Personal information
- Full name: Ryan Willits
- Nickname: Brucey
- Born: 23 January 1987 (age 39) Melbourne, Victoria
- Original team: St Marys (VMFL) / Northern Knights
- Height: 198 cm (6 ft 6 in)
- Weight: 98 kg (15 st 6 lb; 216 lb)

Playing career^{1}
- Years: Club / Games (Goals)
- 2006–2008: Port Adelaide / 3 (1)
- ^{1} Playing statistics correct to the end of 2015.

Career highlights
- SANFL debut with Glenelg in 2005; AFL debut with Port Adelaide on 18 August 2006 v Collingwood at AAMI Stadium; West Adelaide Leading Goalkicker 2008 (30); West Adelaide Leading Goalkicker 2009 (29); West Adelaide Premiership player 2015;

= Ryan Willits =

Australian rules footballer

Ryan Willits (born 23 January 1987 in Melbourne, Victoria) is a former professional Australian rules footballer who played for the Port Adelaide Football Club in the Australian Football League (AFL). He also played for the Glenelg Football Club and West Adelaide Football Club in the South Australian National Football League (SANFL).

==Career==
Willits debuted for Port late in the 2006 AFL season, playing three games and totalling 25 disposals. In 2007 Willits was delisted by Port Adelaide, before being relisted as a rookie. He was delisted again in 2008, which ended his career at Port Adelaide.

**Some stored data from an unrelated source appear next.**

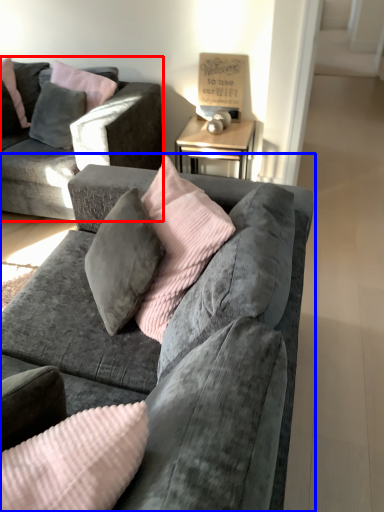 Question: Which of the following is the closest to the observer, studio couch (highlighted by a red box) or studio couch (highlighted by a blue box)?

Choices:
 (A) studio couch
 (B) studio couch

Answer: (B) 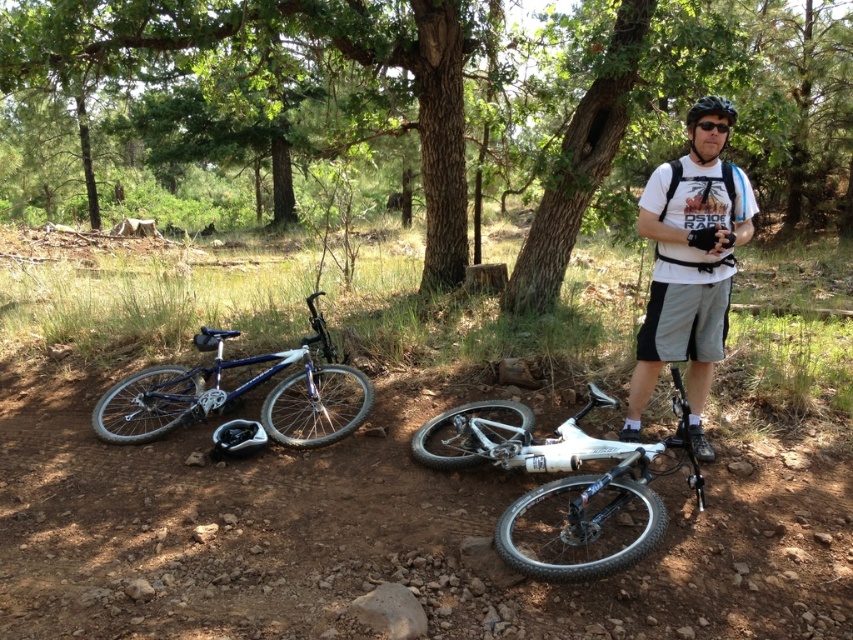 Does white matte t-shirt at center appear on the right side of shiny blue matte mountain bike at lower left?

Yes, white matte t-shirt at center is to the right of shiny blue matte mountain bike at lower left.

Does white matte t-shirt at center appear under shiny blue matte mountain bike at lower left?

Actually, white matte t-shirt at center is above shiny blue matte mountain bike at lower left.

Is point (733, 273) behind point (206, 342)?

No, it is not.

You are a GUI agent. You are given a task and a screenshot of the screen. Output one action in this format:
    pyautogui.click(x=<x>, y=<y>)
    Task: Click on the white matte t-shirt at center
    The width and height of the screenshot is (853, 640).
    Given the screenshot: What is the action you would take?
    pyautogui.click(x=689, y=266)

Who is more distant from viewer, (795, 522) or (654, 328)?

Point (654, 328)

Is point (698, 628) positioned after point (689, 259)?

No.

The width and height of the screenshot is (853, 640). In order to click on dirt track at lower center in this screenshot , I will do `click(381, 536)`.

Based on the photo, which of these two, green leafy tree at center or shiny blue matte mountain bike at lower left, stands taller?

green leafy tree at center is taller.

The width and height of the screenshot is (853, 640). What do you see at coordinates (431, 108) in the screenshot?
I see `green leafy tree at center` at bounding box center [431, 108].

Locate an element on the screen. This screenshot has width=853, height=640. green leafy tree at center is located at coordinates (431, 108). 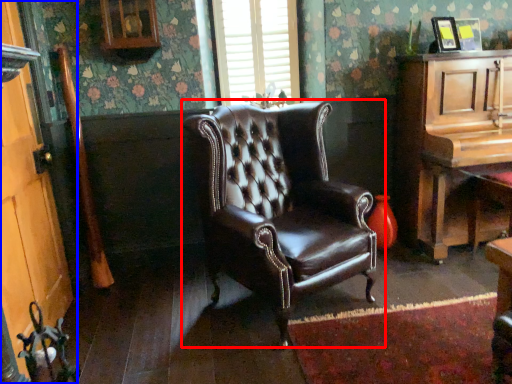 Question: Which of the following is the farthest to the observer, chair (highlighted by a red box) or door (highlighted by a blue box)?

Choices:
 (A) chair
 (B) door

Answer: (A)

Willits moved to West Adelaide in April 2007 to seek more opportunities to play in a forward role and led the Bloods goal kicking in both 2008 and 2009.

Willits returned to Melbourne after West Adelaide's 2012 SANFL Grand Final loss to Norwood; he signed to play for Northern Football League (NF L) club Montmorency for the 2013 season.

At the end of 2014, Willits announced his intentions to return to Adelaide. His relocation to Adelaide saw him return to playing for West Adelaide for the 2015 SANFL season. Willits played in the ruck in West Adelaide's 11.12 (78) to 7.6 (48) win over in the 2015 SANFL Grand Final at the Adelaide Oval.